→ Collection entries
* * *

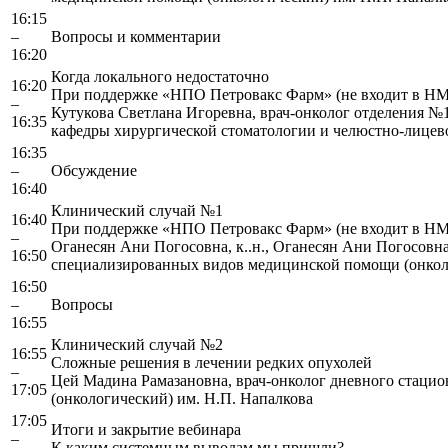
16:15
–
Вопросы и комментарии
16:20
Когда локального недостаточно
16:20
При поддержке «НПО Петровакс Фарм» (не входит в Н
–
Кутукова Светлана Игоревна, врач-онколог отделения №
16:35
кафедры хирургической стоматологии и челюстно-лиц
16:35
–
Обсуждение
16:40
Клинический случай №1
16:40
При поддержке «НПО Петровакс Фарм» (не входит в Н
–
Оганесян Ани Погосовна, к..н., Оганесян Ани Погосовн
16:50
специализированных видов медицинской помощи (онкол
16:50
–
Вопросы
16:55
Клинический случай №2
16:55
Сложные решения в лечении редких опухолей
–
Цей Мадина Рамазановна, врач-онколог дневного стаци
17:05
(онкологический) им. Н.П. Напалкова
17:05
Итоги и закрытие вебинара
–
К каким системным выводам мы пришли?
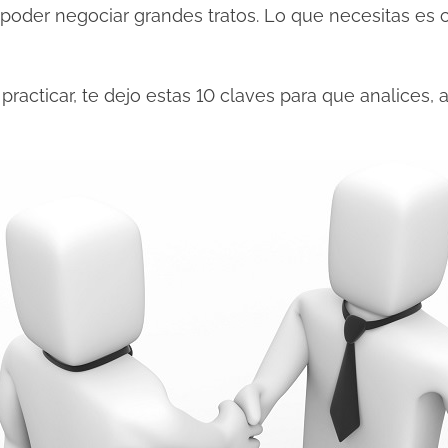
poder negociar grandes tratos. Lo que necesitas es co
racticar, te dejo estas 10 claves para que analices,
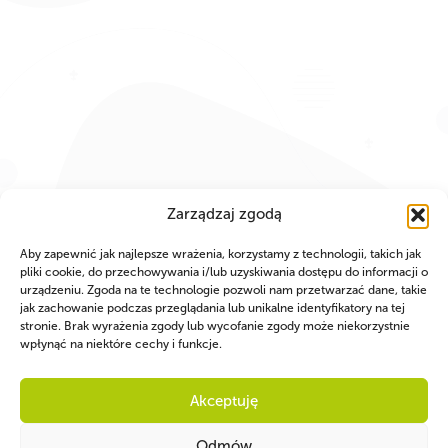
Zarządzaj zgodą
Aby zapewnić jak najlepsze wrażenia, korzystamy z technologii, takich jak
pliki cookie, do przechowywania i/lub uzyskiwania dostępu do informacji o
urządzeniu. Zgoda na te technologie pozwoli nam przetwarzać dane, takie
jak zachowanie podczas przeglądania lub unikalne identyfikatory na tej
stronie. Brak wyrażenia zgody lub wycofanie zgody może niekorzystnie
wpłynąć na niektóre cechy i funkcje.
PARTNERZY
Akceptuję
Odmów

* * *

→ WHAT TO WORK ON
Print every line above exactly as given, but not the pictures.

→ RESPONSE AREA
16:15
–
Вопросы и комментарии
16:20
Когда локального недостаточно
16:20
При поддержке «НПО Петровакс Фарм» (не входит в Н
–
Кутукова Светлана Игоревна, врач-онколог отделения №
16:35
кафедры хирургической стоматологии и челюстно-лиц
16:35
–
Обсуждение
16:40
Клинический случай №1
16:40
При поддержке «НПО Петровакс Фарм» (не входит в Н
–
Оганесян Ани Погосовна, к..н., Оганесян Ани Погосовн
16:50
специализированных видов медицинской помощи (онкол
16:50
–
Вопросы
16:55
Клинический случай №2
16:55
Сложные решения в лечении редких опухолей
–
Цей Мадина Рамазановна, врач-онколог дневного стаци
17:05
(онкологический) им. Н.П. Напалкова
17:05
Итоги и закрытие вебинара
–
К каким системным выводам мы пришли?
poder negociar grandes tratos. Lo que necesitas es co
racticar, te dejo estas 10 claves para que analices,
Zarządzaj zgodą
Aby zapewnić jak najlepsze wrażenia, korzystamy z technologii, takich jak
pliki cookie, do przechowywania i/lub uzyskiwania dostępu do informacji o
urządzeniu. Zgoda na te technologie pozwoli nam przetwarzać dane, takie
jak zachowanie podczas przeglądania lub unikalne identyfikatory na tej
stronie. Brak wyrażenia zgody lub wycofanie zgody może niekorzystnie
wpłynąć na niektóre cechy i funkcje.
PARTNERZY
Akceptuję
Odmów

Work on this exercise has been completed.